To start utilizing the Nova-specific recipes, go to the SageMaker HyperPod recipes repository, the SageMaker Distributed Training workshop and the Amazon Nova Samples repository for instance implementations. Our workforce continues to develop the recipe panorama based mostly on buyer suggestions and rising machine studying tendencies, so you might have the instruments wanted for profitable AI mannequin coaching.
In regards to the authors
Mukund Birje is a Sr. Product Advertising Supervisor on the AIML workforce at AWS. In his present position he’s targeted on driving adoption of Amazon Nova Basis Fashions. He has over 10 years of expertise in advertising and marketing and branding throughout a wide range of industries. Exterior of labor yow will discover him mountaineering, studying, and attempting out new eating places. You may join with him on LinkedIn.

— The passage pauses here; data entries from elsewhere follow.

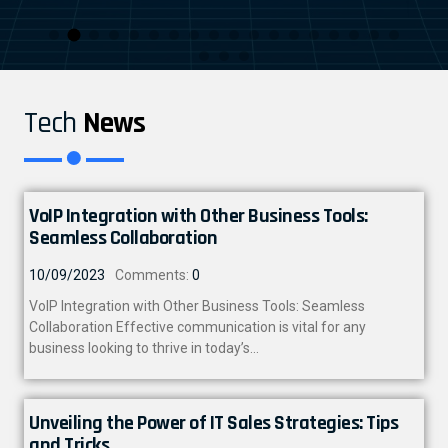
Tech
News
VoIP Integration with Other Business Tools:
Seamless Collaboration
10/09/2023
Comments:
0
VoIP Integration with Other Business Tools: Seamless
Collaboration Effective communication is vital for any
business looking to thrive in today’s…
Unveiling the Power of IT Sales Strategies: Tips
and Tricks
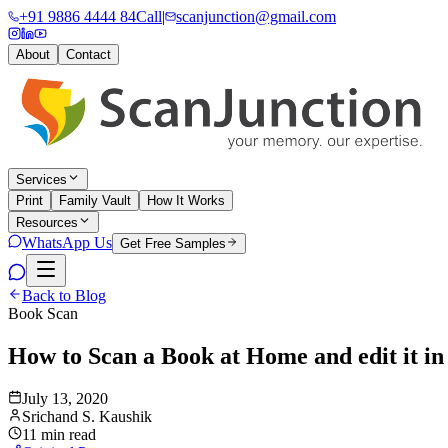
+91 9886 4444 84
Call
|
scanjunction@gmail.com
About
Contact
Services
Print
Family Vault
How It Works
Resources
WhatsApp Us
Get Free Samples
Back to Blog
Book Scan
How to Scan a Book at Home and edit it in 
July 13, 2020
Srichand S. Kaushik
11 min read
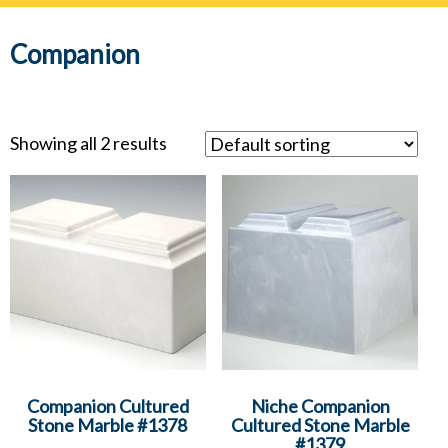
navig
Companion
Showing all 2 results
Companion Cultured
Niche Companion
Stone Marble #1378
Cultured Stone Marble
#1379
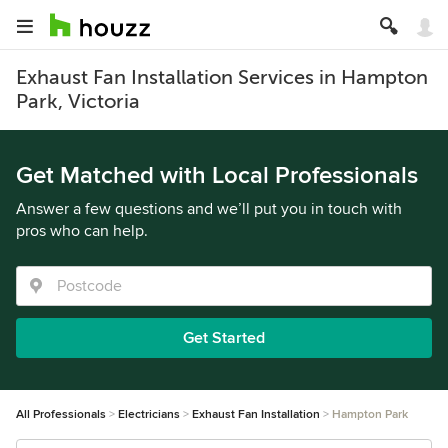
Exhaust Fan Installation Services in Hampton
Park, Victoria
Get Matched with Local Professionals
Answer a few questions and we’ll put you in touch with
pros who can help.
Get Started
All Professionals
Electricians
Exhaust Fan Installation
Hampton Park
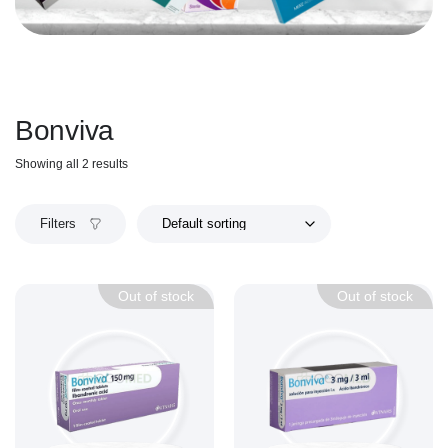
Bonviva
Showing all 2 results
Filters
Out of stock
Out of stock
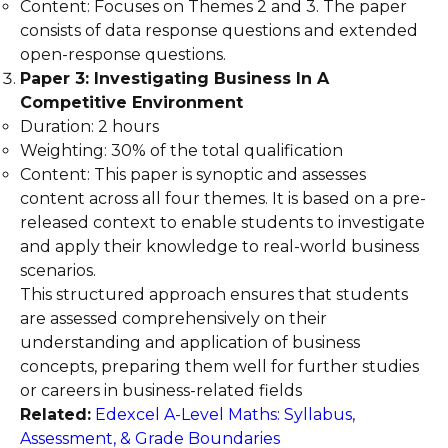
Content: Focuses on Themes 2 and 3. The paper
consists of data response questions and extended
open-response questions.
Paper 3: Investigating Business In A
Competitive Environment
Duration: 2 hours
Weighting: 30% of the total qualification
Content: This paper is synoptic and assesses
content across all four themes. It is based on a pre-
released context to enable students to investigate
and apply their knowledge to real-world business
scenarios.
This structured approach ensures that students
are assessed comprehensively on their
understanding and application of business
concepts, preparing them well for further studies
or careers in business-related fields
Related:
Edexcel A-Level Maths: Syllabus,
Assessment, & Grade Boundaries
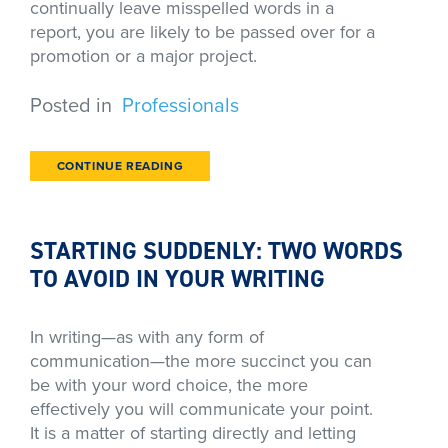
continually leave misspelled words in a
report, you are likely to be passed over for a
promotion or a major project.
Posted in
Professionals
CONTINUE READING
STARTING SUDDENLY: TWO WORDS
TO AVOID IN YOUR WRITING
In writing—as with any form of
communication—the more succinct you can
be with your word choice, the more
effectively you will communicate your point.
It is a matter of starting directly and letting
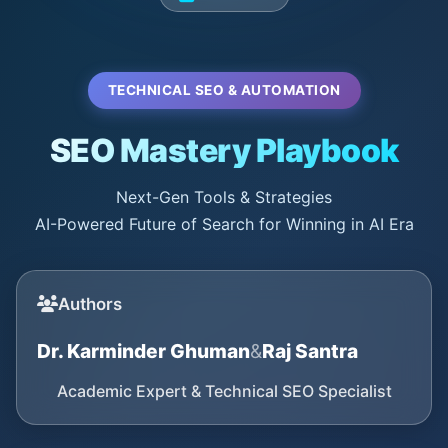
TECHNICAL SEO & AUTOMATION
SEO Mastery Playbook
Next-Gen Tools & Strategies
AI-Powered Future of Search for Winning in AI Era
Authors
Dr. Karminder Ghuman
&
Raj Santra
Academic Expert & Technical SEO Specialist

Karan Bhandarkar is a Principal Product Supervisor with Amazon Nova. He focuses on enabling clients to customise the muse fashions with their proprietary information to higher deal with particular enterprise domains and trade necessities. He’s captivated with advancing Generative AI applied sciences and driving real-world affect with Generative AI throughout industries.
Kanwaljit Khurmi is a Principal Worldwide Generative AI Options Architect at AWS. He collaborates with AWS product groups, engineering departments, and clients to offer steering and technical help, serving to them improve the worth of their hybrid machine studying options on AWS. Kanwaljit focuses on aiding clients with containerized functions and high-performance computing options.
Bruno Pistone is a Senior World Extensive Generative AI/ML Specialist Options Architect at AWS based mostly in Milan, Italy. He works with AWS product groups and enormous clients to assist them absolutely perceive their technical wants and design AI and Machine Studying options that take full benefit of the AWS cloud and Amazon Machine Studying stack. His experience consists of: mannequin customization, generative AI, and end-to-end Machine Studying. He enjoys spending time with buddies, exploring new locations, and touring to new locations.